Debugging My First GPIO Driver

Part 1: Setup and Debugging

Today I started working through chapter 7 of the bare metal C book. Building on the CMSIS memory-mapped hardware post and the CMake/CLion setup, I wrote my first GPIO driver. I ran into a small issue with a typo that I ended up resolving in what I believe is a real sign of growth and progress.

The first part of the work today was writing my first GPIO driver copied from the book. Gbati does provide a GitHub with all the code, but I believe typing out the code yourself is a pretty critical part of learning, so I always retype all the code from the book instead of copying and pasting. In this case retyping the code myself offered a great learning opportunity.

The code I wrote from the book is below and if you are sharp you will probably be able to spot what I did wrong right away.

gpio.c

//
// Created by magd on 2026-04-17.
//

#include "gpio.h"

#define GPIOAEN     (1U<<0)
#define LED_BS5     (1U<<5)  //Bit Set Pin 5
#define LED_BR5     (1U<<23) //Bit Reset Pin 5

void led_init(void) {
    //Enable clock access GPIOA
    RCC->AHB1ENR |= GPIOAEN;
    //Set PA5 mode to output mode
    GPIOA->MODER |= (1U<<10);
    GPIOA->MODER &=-(1<<11);
}

void led_on(void) {
    //Set PA5 High
    GPIOA->BSRR |= LED_BS5;
}

void led_off(void) {
    //Set PA5 Low
    GPIOA->BSRR |= LED_BR5;
}

main.c

/**
**************************
 * @file           : main.c
 * @author         : Magd Aref
 * @brief          : Main program body
 **************************
 */

#include "gpio.h"

int main(void)
{
    //initialize LED
    led_init();
    /* Loop forever */
    while(1){
        led_on();
        volatile int i;
        for (i = 0; i < 200000; i++) {
            __asm__ volatile ("nop");
        }
        led_off();
        for (i = 0; i < 200000; i++) {
            __asm__ volatile ("nop");
        }
    }
}

Now of course building on what I did yesterday I used CLion to flash the board directly and I instantly ran into an issue. No blinking. I decided this would be the perfect opportunity to really up my debugging skills in CLion. I went and found the .svd file for the Nucleo board so CLion could decode the peripheral registers, set a breakpoint in led_init(), and stepped through watching the GPIOA registers in the peripherals tab.

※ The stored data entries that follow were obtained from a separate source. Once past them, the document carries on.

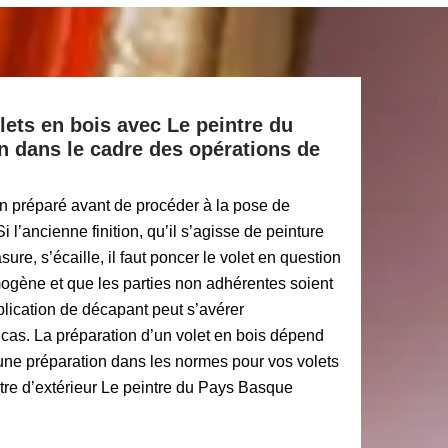
lets en bois avec Le peintre du
n dans le cadre des opérations de
bien préparé avant de procéder à la pose de
i l’ancienne finition, qu’il s’agisse de peinture
ure, s’écaille, il faut poncer le volet en question
mogène et que les parties non adhérentes soient
plication de décapant peut s’avérer
 cas. La préparation d’un volet en bois dépend
 une préparation dans les normes pour vos volets
ntre d’extérieur Le peintre du Pays Basque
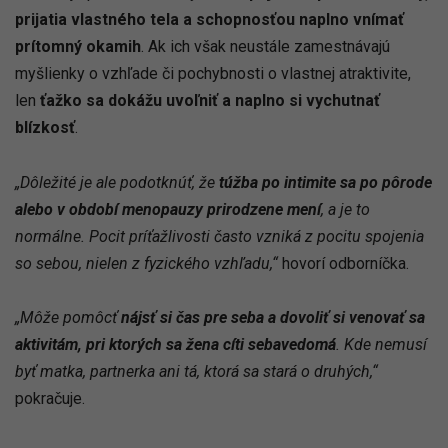
prijatia vlastného tela a schopnosťou naplno vnímať
prítomný okamih
. Ak ich však neustále zamestnávajú
myšlienky o vzhľade či pochybnosti o vlastnej atraktivite,
len
ťažko sa dokážu uvoľniť a naplno si vychutnať
blízkosť
.
„Dôležité je ale podotknúť, že
túžba po intimite sa po pôrode
alebo v období menopauzy prirodzene mení
, a je to
normálne. Pocit príťažlivosti často vzniká z pocitu spojenia
so sebou, nielen z fyzického vzhľadu,“
hovorí odborníčka.
„Môže pomôcť
nájsť si čas pre seba a dovoliť si venovať sa
aktivitám, pri ktorých sa žena cíti sebavedomá
. Kde nemusí
byť matka, partnerka ani tá, ktorá sa stará o druhých,“
pokračuje.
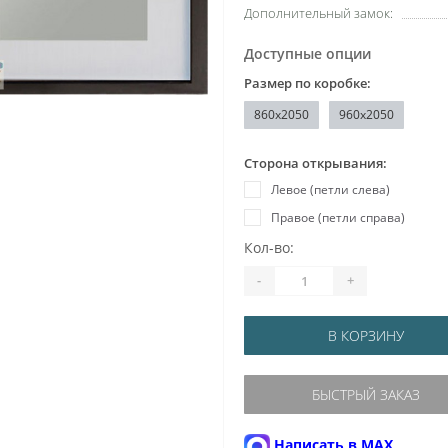
Дополнительный замок:
Доступные опции
Размер по коробке:
860x2050
960x2050
Сторона открывания:
Левое (петли слева)
Правое (петли справа)
Кол-во:
-
+
В КОРЗИНУ
БЫСТРЫЙ ЗАКАЗ
Написать в MAX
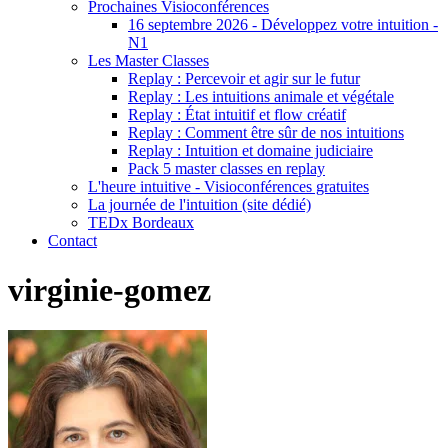
Prochaines Visioconférences
16 septembre 2026 - Développez votre intuition -
N1
Les Master Classes
Replay : Percevoir et agir sur le futur
Replay : Les intuitions animale et végétale
Replay : État intuitif et flow créatif
Replay : Comment être sûr de nos intuitions
Replay : Intuition et domaine judiciaire
Pack 5 master classes en replay
L'heure intuitive - Visioconférences gratuites
La journée de l'intuition (site dédié)
TEDx Bordeaux
Contact
virginie-gomez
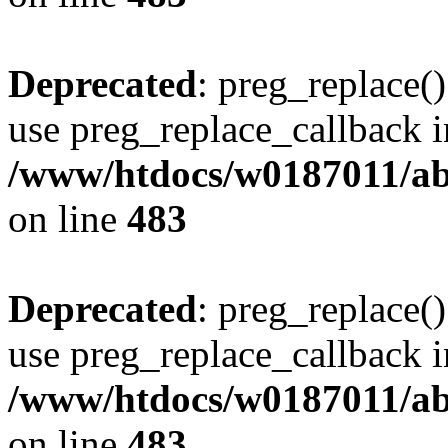
Deprecated
: preg_replace()
use preg_replace_callback i
/www/htdocs/w0187011/ab
on line
483
Deprecated
: preg_replace()
use preg_replace_callback i
/www/htdocs/w0187011/ab
on line
483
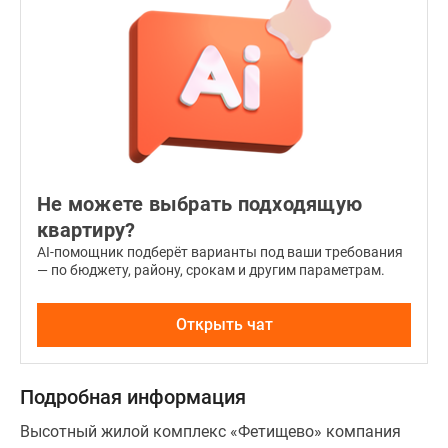
сдаваться
подготовленными
под
чистовую
отделку.
Предполагается
установить
межкомнатные
перегородки,
Не можете выбрать подходящую
в
квартиру?
санузлах
AI-помощник подберёт варианты под ваши требования
— по бюджету, району, срокам и другим параметрам.
произвести
гидроизоляцию
и
Открыть чат
стяжку
полов.
В
Подробная информация
остеклении
Высотный жилой комплекс «Фетищево» компания
окон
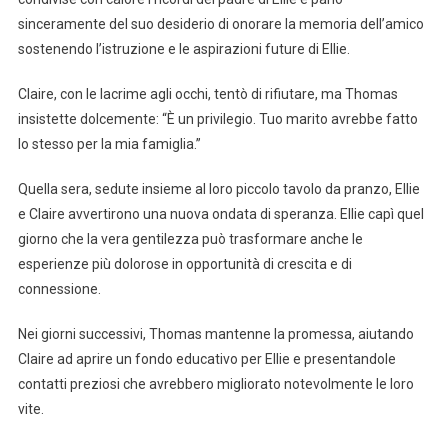
sinceramente del suo desiderio di onorare la memoria dell’amico
sostenendo l’istruzione e le aspirazioni future di Ellie.
Claire, con le lacrime agli occhi, tentò di rifiutare, ma Thomas
insistette dolcemente: “È un privilegio. Tuo marito avrebbe fatto
lo stesso per la mia famiglia.”
Quella sera, sedute insieme al loro piccolo tavolo da pranzo, Ellie
e Claire avvertirono una nuova ondata di speranza. Ellie capì quel
giorno che la vera gentilezza può trasformare anche le
esperienze più dolorose in opportunità di crescita e di
connessione.
Nei giorni successivi, Thomas mantenne la promessa, aiutando
Claire ad aprire un fondo educativo per Ellie e presentandole
contatti preziosi che avrebbero migliorato notevolmente le loro
vite.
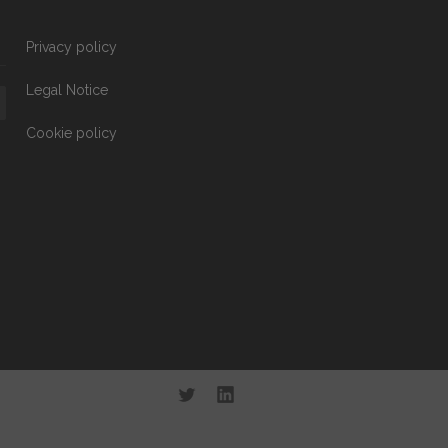
Privacy policy
Legal Notice
Cookie policy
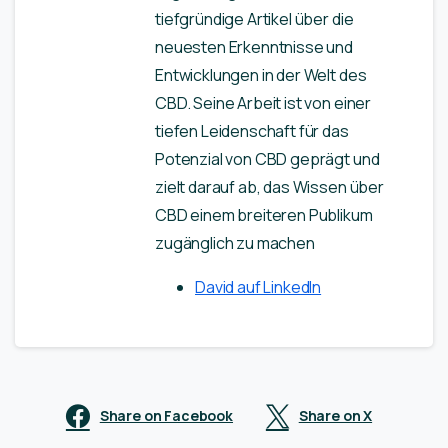
tiefgründige Artikel über die
neuesten Erkenntnisse und
Entwicklungen in der Welt des
CBD. Seine Arbeit ist von einer
tiefen Leidenschaft für das
Potenzial von CBD geprägt und
zielt darauf ab, das Wissen über
CBD einem breiteren Publikum
zugänglich zu machen
David auf LinkedIn
Share on Facebook
Share on X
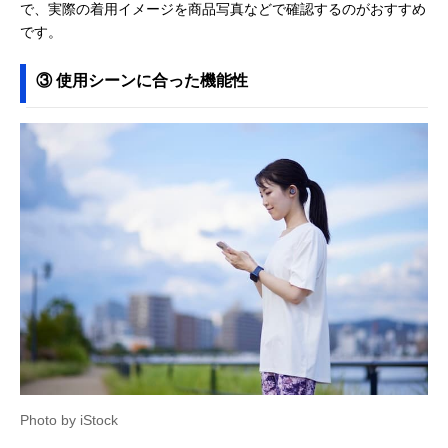
で、実際の着用イメージを商品写真などで確認するのがおすすめ
です。
③ 使用シーンに合った機能性
Photo by iStock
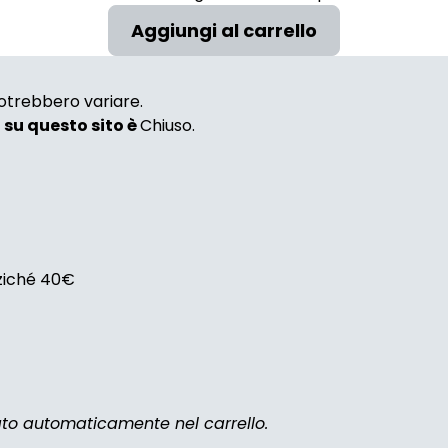
 potrebbero variare.
i su questo sito è
Chiuso.
nziché 40€
zato automaticamente nel carrello.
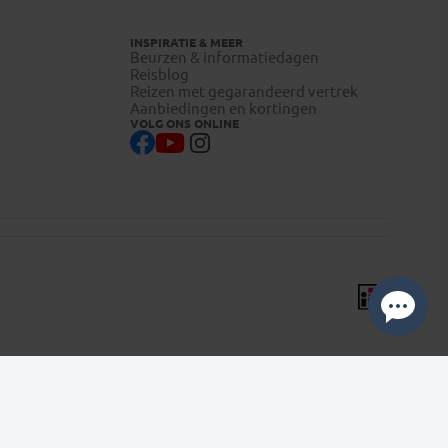
INSPIRATIE & MEER
Beurzen & informatiedagen
Reisblog
Reizen met gegarandeerd vertrek
Aanbiedingen en kortingen
VOLG ONS ONLINE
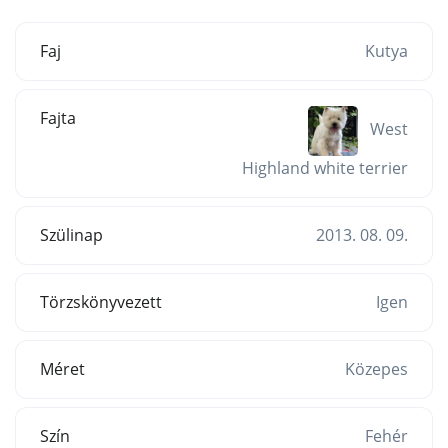
Faj
Kutya
Fajta
West
Highland white terrier
Szülinap
2013. 08. 09.
Törzskönyvezett
Igen
Méret
Közepes
Szín
Fehér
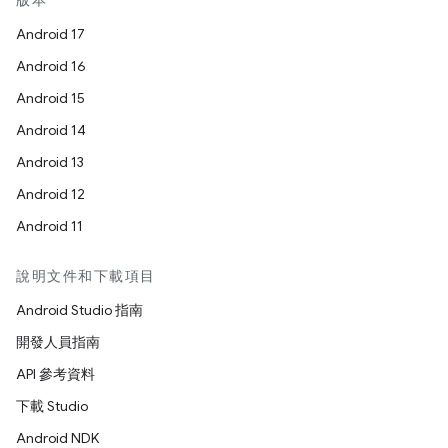
版本
Android 17
Android 16
Android 15
Android 14
Android 13
Android 12
Android 11
說明文件和下載項目
Android Studio 指南
開發人員指南
API 參考資料
下載 Studio
Android NDK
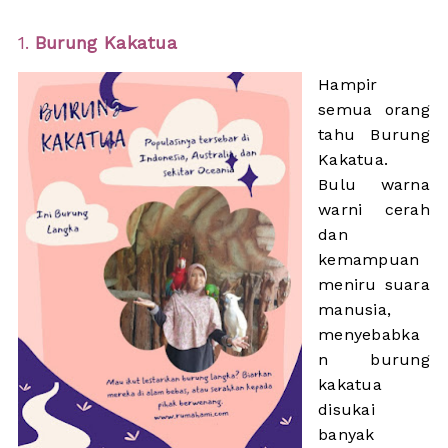
1.
Burung Kakatua
Hampir
semua orang
tahu Burung
Kakatua.
Bulu warna
warni cerah
dan
kemampuan
meniru suara
manusia,
menyebabka
n burung
kakatua
disukai
banyak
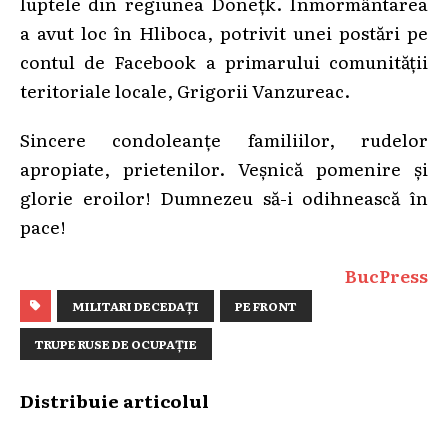
luptele din regiunea Donețk. Înmormântarea
a avut loc în Hliboca, potrivit unei postări pe
contul de Facebook a primarului comunității
teritoriale locale, Grigorii Vanzureac.
Sincere condoleanțe familiilor, rudelor
apropiate, prietenilor. Veșnică pomenire și
glorie eroilor! Dumnezeu să-i odihnească în
pace!
BucPress
MILITARI DECEDAȚI
PE FRONT
TRUPE RUSE DE OCUPAȚIE
Distribuie articolul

First I checked the clock. RCC->AHB1ENR showed bit 0 set, so GPIOA was enabled. Good. Then I stepped past the two MODER lines and checked GPIOA->MODER. I expected bits 10-11 to read 0b01 (general-purpose output). Here’s what I saw:

RCC clock enabled, looks good so far. But look at the next screenshot after the MODER writes.

Bingo. Bits 10-11 read 0b10 instead of 0b01. Pin 5 was in alternate function mode, not output. The second MODER line failed to clear bit 11 because I mistyped GPIOA->MODER &=-(1<<11);. The correct code should be GPIOA->MODER &=~(1<<11);. I swapped the ~ for a - accidentally. One character. The bitwise NOT operator vs the negation operator. Completely different result.

Upon running again I got the LED light to turn on but not off. Again I stepped through and watched the BSRR register. The BSRR register works by writing to specific bit positions: bits 0-15 set the corresponding pin, bits 16-31 reset it. Pin 5 resets at bit position 21 (16+5). My define had (1U<<23), which was resetting pin 7 instead of pin 5. It should be (1U<<21).

After that correction the Blinky program was up and running again with the driver I wrote. This marks my first successful tiny hardware abstraction and active debugging of my board.

Part 2: Adding a Push Button

In the second part of this chapter Gbati introduces the blue push button on the Nucleo board. The button is connected to PC13 and it’s active-low, meaning it reads HIGH when not pressed and LOW when pressed. This is worth knowing because it’s counterintuitive at first. The get_btn_state() function handles this by checking if the pin is low and returning true (pressed).

I added button_init() and get_btn_state() to gpio.c, wired it into main.c, and this time things worked first try. No debugging needed. Button pressed, LED on. Button released, LED off.

Conclusions on Chapter 7

Two typos. A ~ vs - and a 23 vs 21. Both invisible in code review, both immediately obvious in the peripherals view. The GPIO driver abstraction itself is straightforward. What mattered here was learning to debug hardware by observing what the registers actually contain instead of re-reading my source code hoping to spot the mistake.

In the next chapter we will cover the SysTick timer.